Alla rete stradale regionale si aggiungono poi circa 12 milioni destinati a Fvg Strade per opere di sicurezza su tratti di propria competenza, oltre a 5,7 milioni per nuove infrastrutture considerate di interesse regionale e altri 5 milioni per intervenire sulle barriere stradali.
La partita ferroviaria: 3 milioni per reggere la chiusura della Udine-Tarvisio
Uno dei passaggi di maggiore interesse per l’area udinese riguarda la linea ferroviaria verso Tarvisio. Nell’assestamento trovano spazio 3 milioni di euro a favore degli operatori ferroviari, chiamati ad assorbire i costi aggiuntivi legati alla sospensione di quattro settimane prevista nel mese di settembre.
La misura, nelle intenzioni della Regione, serve a evitare ricadute pesanti sulla catena logistica e a garantire continuità al sistema merci collegato ai porti di Trieste e Monfalcone, oltre che all’intermodalità regionale. Per un territorio come quello udinese, snodo naturale dei collegamenti verso il Nord e l’Est Europa, il tema ha un peso che va oltre il singolo cantiere.
Casa, ristrutturazioni e pannelli solari: le altre voci della manovra
La parte più consistente del pacchetto Infrastrutture resta comunque quella dedicata all’abitare e al risparmio energetico. La dotazione della legge regionale 8 cresce di 10,4 milioni e porta il bando per le ristrutturazioni private a 24,2 milioni complessivi, sommando le risorse già previste.
Per le famiglie con Isee inferiore a 25 mila euro viene aggiunto un fondo da 2,4 milioni: secondo la stima regionale potrà coprire altre 260 domande, oltre alle 258 già lavorate. Sul fronte degli interventi per isolamento del tetto, sostituzione dei serramenti e cappotto termico, la cifra indicata è invece di 30,6 milioni.
Molto rilevante anche il capitolo fotovoltaico.

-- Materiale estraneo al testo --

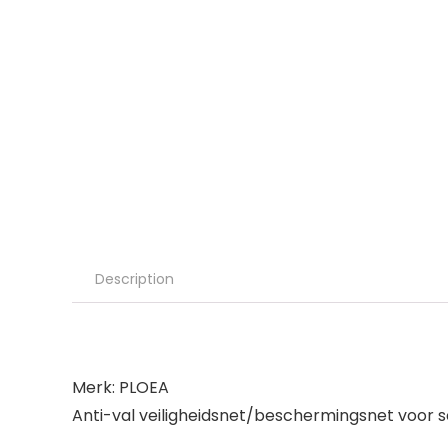
Description
Merk: PLOEA
Anti-val veiligheidsnet/beschermingsnet voo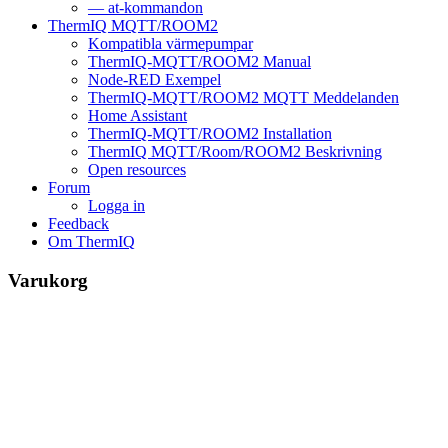
— at-kommandon
ThermIQ MQTT/ROOM2
Kompatibla värmepumpar
ThermIQ-MQTT/ROOM2 Manual
Node-RED Exempel
ThermIQ-MQTT/ROOM2 MQTT Meddelanden
Home Assistant
ThermIQ-MQTT/ROOM2 Installation
ThermIQ MQTT/Room/ROOM2 Beskrivning
Open resources
Forum
Logga in
Feedback
Om ThermIQ
Varukorg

La manovra mette sul tavolo 40 milioni per i contributi ai privati previsti dalla legge regionale 1 del 2023, con l’obiettivo di finanziare sia le richieste già arrivate sia quelle che saranno presentate entro il 15 settembre 2026. Amirante ha chiarito che la linea per i singoli cittadini si chiuderà nel corso dell’anno, mentre rimarrà aperta quella riservata ai condomini.
Nel provvedimento rientrano infine ulteriori risorse per le politiche della casa e per l’attuazione della recente legge regionale 6/2026. È inoltre prevista una posta da 7 milioni di euro per completare il complesso del castello di Colloredo di Montalbano, altro intervento che interessa direttamente il Friuli collinare e l’area udinese.